While Monk's catches have amassed 1,347 yards and seven touchdowns, Green's 78 catches in '84 have netted 1,555 yards and 12 scores; at such levels, we're talking about matters of taste. Green strikes deeper and faster; Monk is more versatile, a better blocker and at his best on third down.

Even the Jet Stream couldn't stop the Redskins from offsetting their 26-24 loss to the Cardinals in St. Louis in October. Over the last three seasons, the Redskins have gone into each of the last four weeks of the regular season needing to win to sustain their chances for a division title. In those dozen games, they're 12-0.
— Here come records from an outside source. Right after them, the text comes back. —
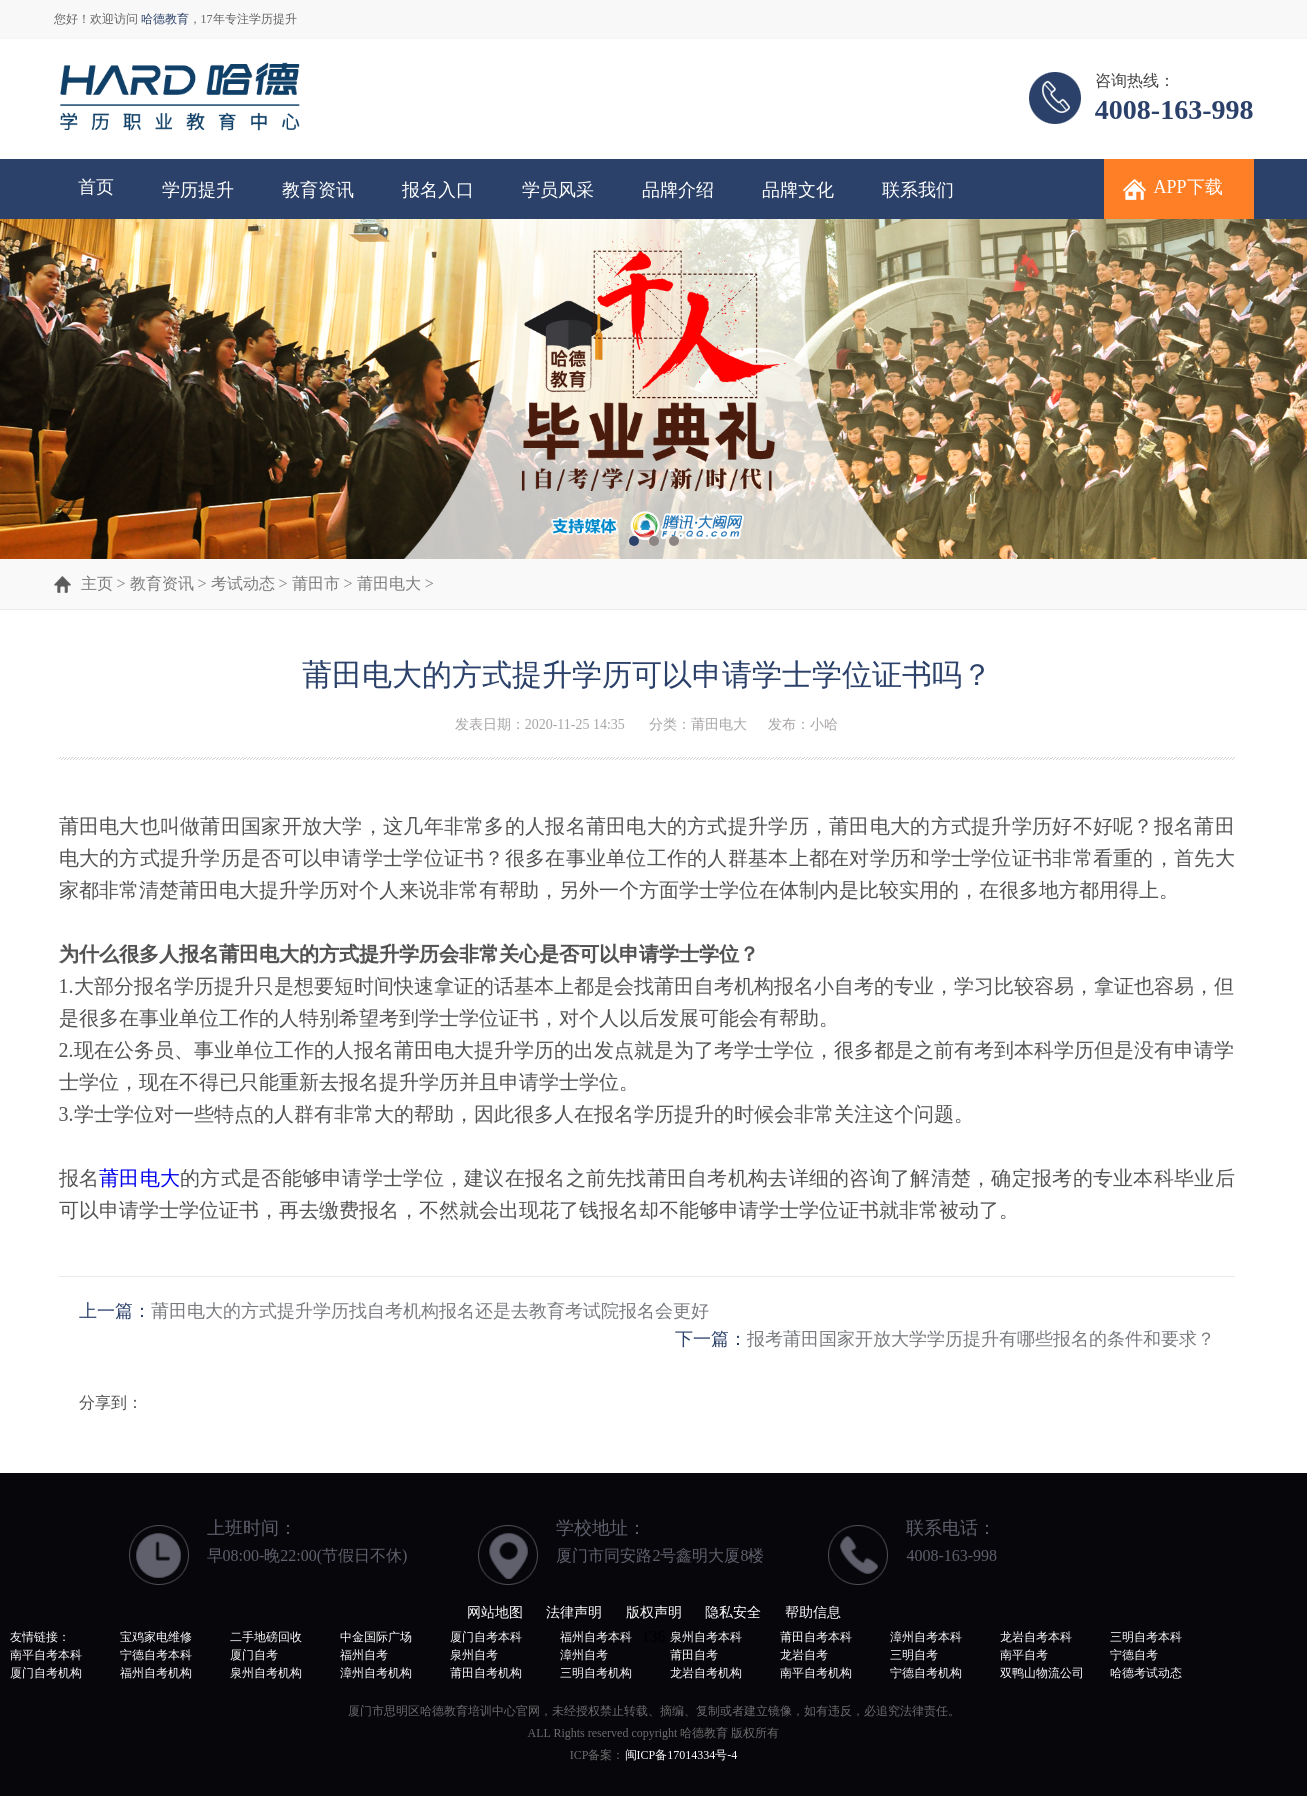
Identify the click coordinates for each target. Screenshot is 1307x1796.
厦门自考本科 (486, 1637)
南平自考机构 (816, 1673)
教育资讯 (318, 190)
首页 (96, 187)
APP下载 (1188, 187)
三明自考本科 (1146, 1637)
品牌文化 (798, 190)
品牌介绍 (678, 190)
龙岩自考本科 (1036, 1637)
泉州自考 (474, 1655)
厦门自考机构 (46, 1673)
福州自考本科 (596, 1637)
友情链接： (40, 1637)
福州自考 (364, 1655)
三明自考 (914, 1655)
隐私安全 (733, 1612)
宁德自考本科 (156, 1655)
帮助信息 (813, 1612)
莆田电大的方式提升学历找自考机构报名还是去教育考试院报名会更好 (430, 1311)
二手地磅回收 (266, 1637)
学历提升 (198, 190)
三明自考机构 (596, 1673)
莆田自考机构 (486, 1673)
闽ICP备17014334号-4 (681, 1755)
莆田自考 (694, 1655)
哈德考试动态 (1146, 1673)
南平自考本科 (46, 1655)
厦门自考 (254, 1655)
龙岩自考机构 (706, 1673)
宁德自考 (1134, 1655)
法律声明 (574, 1612)
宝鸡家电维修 (156, 1637)
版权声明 (654, 1612)
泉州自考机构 (266, 1673)
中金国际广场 (376, 1637)
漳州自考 (584, 1655)
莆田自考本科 (816, 1637)
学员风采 (558, 190)
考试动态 (243, 583)
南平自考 (1024, 1655)
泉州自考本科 (706, 1637)
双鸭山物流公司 (1042, 1673)
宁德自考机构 (926, 1673)
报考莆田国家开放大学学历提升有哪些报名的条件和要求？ (981, 1339)
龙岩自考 (804, 1655)
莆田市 (316, 583)
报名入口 (438, 190)
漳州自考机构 (376, 1673)
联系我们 (918, 190)
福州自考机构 (156, 1673)
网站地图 (495, 1612)
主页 (97, 583)
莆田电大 (389, 583)
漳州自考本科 (926, 1637)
At one level, such a run of clutch play feeds on itself. Last week's 30-28 victory over Dallas reinforces the notion that a way to win will be found. But, at another level, no team can go so deep into its well indefinitely and win so often. There's luck in the equation, too.

For instance, Theismann didn't even know it was third and 19 on the game's biggest play; he was still stunned from a sack. "I just knew it was third down," said the quarterback who was sacked six times. "I never saw Art catch it. I got to see very few completions today."

Even Gibbs, who seems to have a new play such as "Z Divide" for every crisis, is not really all-seeing in a pinch.

"When the clock was ticking down, I thought for an instant, 'They may not get this off,' " he said. "I thought Lomax would throw the ball out of bounds to stop the clock, actually."

It was fourth down, he was told.

"Hey, good thing he wasn't listening to me," said Gibbs.

He was laughing then, and kept right on, telling about the big bruise in the middle of his forehead that came from playing with his son on Friday night. "My only night off and he nearly kayoes me."

For the moment, all the strains of the season were in remission. Moments before he'd talked about "all the criticism, severe criticism we took early in the season and again in the middle. When you win, that happens. You expect it. But you don't like it. It hurts."

For the moment, he could grab an old friend in a bear hug and say, "Three years in a row. Did it again."

As Gibbs walked back to see his team, his mood seemed to blend his ambivalence -- the uneasy marriage of joy over another division title and the knowledge of how precariously that high altitude is maintained.

Gibbs looked back at his friend wryly, almost sardonically, and said, "It'll be another year before you can get rid of me."